Turns out he was right. I can still hear my friend, George Bigley's voice, “Why didn't you give me this album first?” George worked for California Record Distributors. He handled all of the non-major label record distribution in the Northwest-- hundreds of labels and thousands of titles. Building a reputation as a hot licks group and then moving into songwriting would have been a better (read: more economically lucrative) pathway for Al and I to have taken. Oops. Sigh.

This was the album, with a few more instrumentals added in, Neal Hellman of Gourd Records chose to re-release on his label ten years later. Of the several anthologies out there that include our work, all of them have tunes taken from this album. This perennial wisdom was hard won.

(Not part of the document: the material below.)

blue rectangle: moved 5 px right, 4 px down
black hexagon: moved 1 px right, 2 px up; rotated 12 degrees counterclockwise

Dave Mathew, the engineer for Crossover had moved to Portland, Oregon to work for Spectrum studios. We figured he knew as much about how to record the dulcimer as anyone so we followed him there. Our long-time friend and musical mentor (she could read and write music!) Baila Dworsky, became our producer. That's the person who sits in the booth next to the engineer and decides whether a cut has the right tempo, feel, clarity, cleanness, vim and vigor. She knew our music well.

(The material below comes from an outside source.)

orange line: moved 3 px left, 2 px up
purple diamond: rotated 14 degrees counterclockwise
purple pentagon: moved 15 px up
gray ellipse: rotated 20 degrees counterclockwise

With Albert and I our instrumentals were the results of two virgos correcting each other on performance nuances over a period of years. They were set pieces. Every note was planned, no improvisation. That's a key concept-- having a live, exciting feel but still having every note in place and accounted for, like a symphony score. Baila got that. As a result, she also got that out of us.

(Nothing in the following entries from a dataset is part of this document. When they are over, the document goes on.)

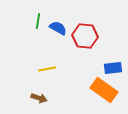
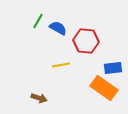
green line: rotated 21 degrees clockwise
red hexagon: moved 1 px right, 5 px down
yellow line: moved 14 px right, 4 px up
orange rectangle: moved 2 px up
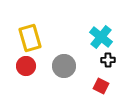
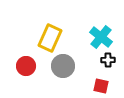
yellow rectangle: moved 20 px right; rotated 40 degrees clockwise
gray circle: moved 1 px left
red square: rotated 14 degrees counterclockwise
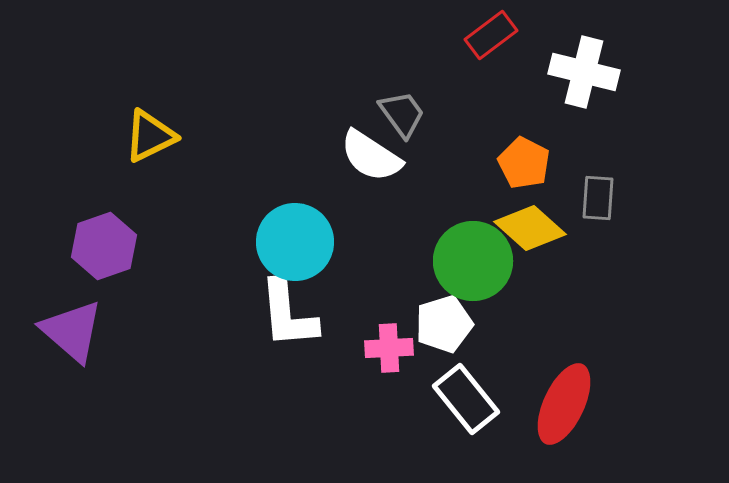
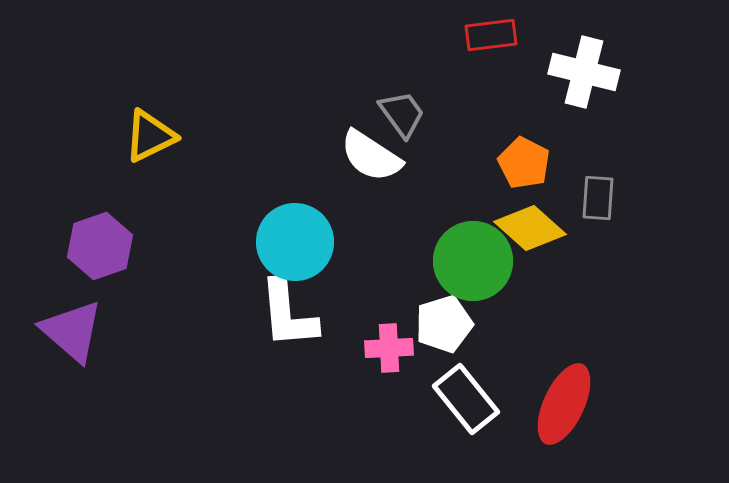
red rectangle: rotated 30 degrees clockwise
purple hexagon: moved 4 px left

The artistic success of this album lies in the fact that the compositions are not only tried, true and tight, but they also, like Crossover, step across stylistic and cultural borders. But this time it was the instrument itself that was being showcased, not necessarily the two guys who were incidentally playing the heck out of it, though that was no small part, the result of years of effort and dedication. Such as it is with any artist in any medium. We got out of our own way.

A year or so after the release of the Art of Dulcimer we put out a songbook. As she did for Pacific Rim, Baila again, an artist in her own right, transcribed our work and wrote it out in an intelligible manner so anyone could play it. ED originally brokered the songbook with Centerstream Publications who in turn brokered it to Columbia Pictures Press. It was very impressive to have a songbook out on Columbia. What was not impressive is that we never received a single dime. Not one. Wow.

There's some pretty tunes and complicated tunes and gentle tunes and wild-to-the-wall tunes on the album. It truly was the Art of Dulcimer. After all is said and done, years in passing, I note that Cornwall, Wellyn and Wabash have a life of their own. That's something. They live on. To this list I personally would add Storms on the Ocean as well as Swananoah Tunnel / Reuben's Train. They capture the dulcimer's Appalachian Mountain roots, nuanced with the Force/d'Ossche' style.

Most people never go back to discover to the origins of things. They come into the picture halfway through the reel and someone else catches them up on the plot: We played music because we had to, like breathing. We brought to it, and to the dulcimer, all of our attention. This album reflects that.